La gioventù non è un periodo della vita: è una forma
del pensiero, è una condizione della volontà, una facoltà dell’immaginazione,
una forza pura dei sentimenti, un predominio del coraggio sulla timidezza
e della aspirazione di avventura sull’amore di comodità.
Nessuno diviene vecchio semplicemente perché vive un certo numero
di anni : gli individui invecchiano solo perché disertano i loro ideali.
Gli anni rendono rugosa la pelle, ma rinunciare all’entusiamo rende
rugosa l’anima.
Preoccupazione, dubbio, mancanza di fiducia, paura e disperazione,
fanno piegare il capo e rigettare nella polvere lo spirito che vuole
elevarsi.
Sia a sessant’anni che a sedici, vi è nel cuore di ogni essere umano
l’amore per la meraviglia, la dolce sorpresa delle stelle e delle
cose e dei pensieri che assomigliano alle stelle, indomabile sfida
agli eventi, l’inesauribile giovanile appetito per il "poi" e la gioia
del gioco della vita.
Siamo giovani quanto la nostra fede, vecchi quanto il nostro dubbio;
giovani quanto la fiducia di noi stessi, vecchi quanto la nostra paura;
giovani quanto la nostra speranza, vecchi quanto la nostra delusione.

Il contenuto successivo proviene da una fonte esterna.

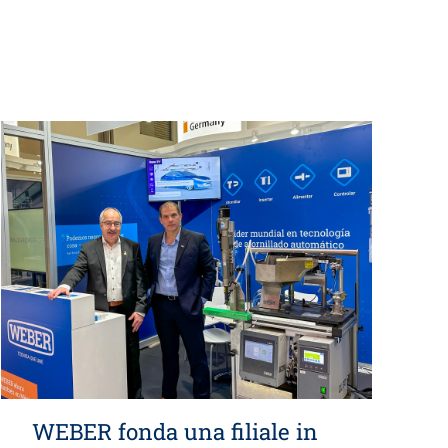
WEBER fonda una filiale in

Rimarrete giovani finché il vostro cuore sarà recettivo ai messaggi
di bellezza, gioia, coraggio, grandiosità e forza della natura, dall’uomo
e dall’infinito.
Quando tutto sarà a terra, quando il più recondito angolo del vostro
cuore sarà ricoperto dalla neve del pessimismo e dal ghiaccio del
cinismo, allora e solo allora sarete veramente vecchi.